Exercise objective
The entries below must be reproduced exactly; their pictures are not part of the copy.

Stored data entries
#####
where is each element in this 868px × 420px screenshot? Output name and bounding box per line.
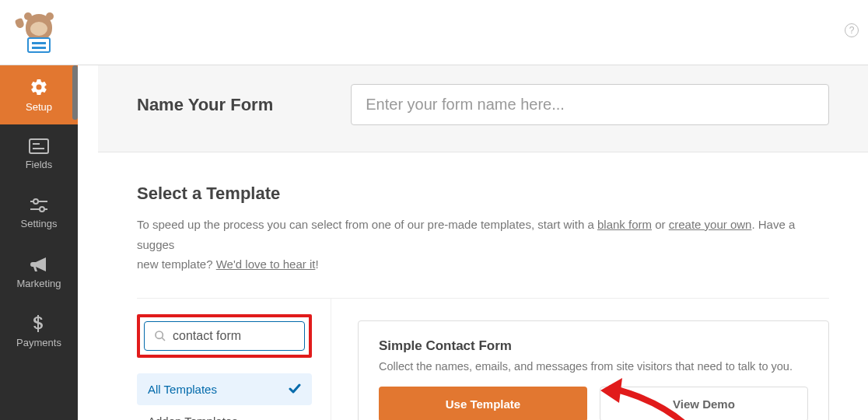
template-section: Select a Template To speed up the proces… — [98, 152, 868, 420]
template-card-description: Collect the names, emails, and messages … — [379, 360, 808, 373]
help-icon[interactable]: ? — [845, 23, 859, 37]
check-icon — [289, 383, 301, 394]
sidebar: Setup Fields Settings Marketing Payments — [0, 65, 78, 420]
view-demo-button[interactable]: View Demo — [600, 387, 808, 421]
template-filters-panel: All Templates Addon Templates — [137, 299, 331, 421]
svg-point-6 — [40, 207, 44, 212]
template-card-title: Simple Contact Form — [379, 338, 808, 354]
template-card-simple-contact: Simple Contact Form Collect the names, e… — [358, 320, 829, 421]
template-search-input[interactable] — [173, 329, 295, 343]
template-search-box[interactable] — [144, 321, 305, 351]
svg-point-7 — [156, 331, 163, 338]
svg-point-4 — [33, 199, 38, 204]
dollar-icon — [33, 315, 44, 332]
sidebar-item-label: Setup — [26, 101, 52, 113]
sidebar-item-label: Marketing — [16, 278, 61, 289]
sidebar-item-label: Fields — [26, 159, 53, 170]
bullhorn-icon — [30, 256, 48, 273]
search-highlight-annotation — [137, 314, 312, 358]
filter-all-templates[interactable]: All Templates — [137, 373, 312, 405]
blank-form-link[interactable]: blank form — [597, 218, 652, 231]
beaver-logo-icon — [20, 14, 58, 51]
svg-rect-0 — [30, 139, 48, 153]
name-form-section: Name Your Form — [98, 65, 868, 152]
filter-label: All Templates — [148, 383, 217, 396]
sidebar-item-label: Settings — [21, 218, 58, 229]
template-filter-list: All Templates Addon Templates — [137, 373, 312, 421]
filter-addon-templates[interactable]: Addon Templates — [137, 405, 312, 421]
sidebar-item-setup[interactable]: Setup — [0, 65, 78, 124]
sidebar-item-payments[interactable]: Payments — [0, 302, 78, 361]
search-icon — [154, 330, 166, 342]
template-description: To speed up the process you can select f… — [137, 215, 829, 275]
sidebar-item-settings[interactable]: Settings — [0, 184, 78, 243]
filter-label: Addon Templates — [148, 415, 238, 421]
sidebar-scrollbar[interactable] — [72, 65, 78, 120]
feedback-link[interactable]: We'd love to hear it — [216, 257, 316, 271]
template-heading: Select a Template — [137, 184, 829, 204]
template-results-panel: Simple Contact Form Collect the names, e… — [331, 299, 829, 421]
name-form-label: Name Your Form — [137, 95, 273, 115]
form-fields-icon — [29, 138, 49, 154]
sidebar-item-label: Payments — [16, 337, 61, 348]
form-name-input[interactable] — [351, 84, 829, 125]
content-area: Name Your Form Select a Template To spee… — [98, 65, 868, 420]
app-logo — [0, 0, 78, 65]
create-own-link[interactable]: create your own — [669, 218, 752, 231]
use-template-button[interactable]: Use Template — [379, 387, 587, 421]
sidebar-item-marketing[interactable]: Marketing — [0, 243, 78, 302]
svg-line-8 — [162, 338, 165, 341]
gear-icon — [30, 78, 48, 96]
sidebar-item-fields[interactable]: Fields — [0, 124, 78, 184]
top-bar: ? — [0, 0, 868, 65]
sliders-icon — [30, 198, 48, 213]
#####
Written answer
where is each element in this 868px × 420px screenshot? Output name and bounding box per line.
template-section: Select a Template To speed up the proces… — [98, 152, 868, 420]
template-card-description: Collect the names, emails, and messages … — [379, 360, 808, 373]
help-icon[interactable]: ? — [845, 23, 859, 37]
check-icon — [289, 383, 301, 394]
sidebar: Setup Fields Settings Marketing Payments — [0, 65, 78, 420]
view-demo-button[interactable]: View Demo — [600, 387, 808, 421]
template-filters-panel: All Templates Addon Templates — [137, 299, 331, 421]
svg-point-6 — [40, 207, 44, 212]
template-card-title: Simple Contact Form — [379, 338, 808, 354]
template-card-simple-contact: Simple Contact Form Collect the names, e… — [358, 320, 829, 421]
template-search-input[interactable] — [173, 329, 295, 343]
template-search-box[interactable] — [144, 321, 305, 351]
svg-point-7 — [156, 331, 163, 338]
svg-point-4 — [33, 199, 38, 204]
dollar-icon — [33, 315, 44, 332]
sidebar-item-label: Setup — [26, 101, 52, 113]
sidebar-item-label: Marketing — [16, 278, 61, 289]
sidebar-item-label: Fields — [26, 159, 53, 170]
bullhorn-icon — [30, 256, 48, 273]
search-highlight-annotation — [137, 314, 312, 358]
filter-all-templates[interactable]: All Templates — [137, 373, 312, 405]
blank-form-link[interactable]: blank form — [597, 218, 652, 231]
beaver-logo-icon — [20, 14, 58, 51]
svg-rect-0 — [30, 139, 48, 153]
name-form-section: Name Your Form — [98, 65, 868, 152]
filter-label: All Templates — [148, 383, 217, 396]
sidebar-item-label: Settings — [21, 218, 58, 229]
template-filter-list: All Templates Addon Templates — [137, 373, 312, 421]
filter-addon-templates[interactable]: Addon Templates — [137, 405, 312, 421]
sidebar-item-setup[interactable]: Setup — [0, 65, 78, 124]
sidebar-item-payments[interactable]: Payments — [0, 302, 78, 361]
search-icon — [154, 330, 166, 342]
template-description: To speed up the process you can select f… — [137, 215, 829, 275]
sidebar-item-settings[interactable]: Settings — [0, 184, 78, 243]
filter-label: Addon Templates — [148, 415, 238, 421]
sidebar-scrollbar[interactable] — [72, 65, 78, 120]
feedback-link[interactable]: We'd love to hear it — [216, 257, 316, 271]
template-heading: Select a Template — [137, 184, 829, 204]
template-results-panel: Simple Contact Form Collect the names, e… — [331, 299, 829, 421]
name-form-label: Name Your Form — [137, 95, 273, 115]
form-fields-icon — [29, 138, 49, 154]
sidebar-item-label: Payments — [16, 337, 61, 348]
form-name-input[interactable] — [351, 84, 829, 125]
content-area: Name Your Form Select a Template To spee… — [98, 65, 868, 420]
app-logo — [0, 0, 78, 65]
create-own-link[interactable]: create your own — [669, 218, 752, 231]
use-template-button[interactable]: Use Template — [379, 387, 587, 421]
sidebar-item-marketing[interactable]: Marketing — [0, 243, 78, 302]
svg-line-8 — [162, 338, 165, 341]
gear-icon — [30, 78, 48, 96]
sidebar-item-fields[interactable]: Fields — [0, 124, 78, 184]
top-bar: ? — [0, 0, 868, 65]
sliders-icon — [30, 198, 48, 213]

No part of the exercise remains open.